Task goal.
Beginning with the line below that contains "শ্যেই এই চিত্রলিপির" and ending with the line that contains "বাণিজ্যিক পণ্য। তাই", copy every line exactly. Copy nothing else.
------------------------------------------------------------
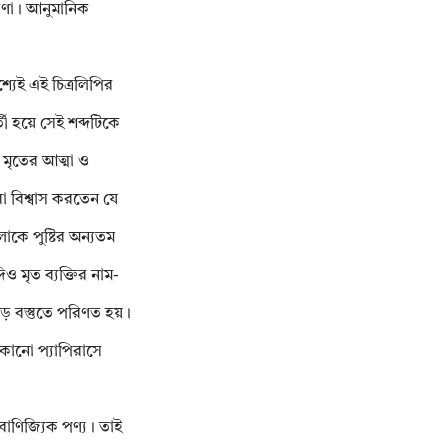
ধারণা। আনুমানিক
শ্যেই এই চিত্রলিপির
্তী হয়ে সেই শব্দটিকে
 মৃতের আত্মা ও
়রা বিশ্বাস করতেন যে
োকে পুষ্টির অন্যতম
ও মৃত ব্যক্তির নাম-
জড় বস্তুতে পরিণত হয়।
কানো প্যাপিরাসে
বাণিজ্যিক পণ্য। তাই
------------------------------------------------------------
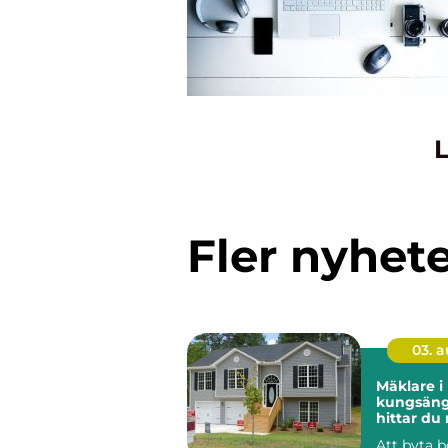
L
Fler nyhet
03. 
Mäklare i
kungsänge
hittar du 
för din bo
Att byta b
------------------------------------------------------------
Response.
শ্যেই এই চিত্রলিপির
্তী হয়ে সেই শব্দটিকে
 মৃতের আত্মা ও
়রা বিশ্বাস করতেন যে
োকে পুষ্টির অন্যতম
ও মৃত ব্যক্তির নাম-
জড় বস্তুতে পরিণত হয়।
কানো প্যাপিরাসে
বাণিজ্যিক পণ্য। তাই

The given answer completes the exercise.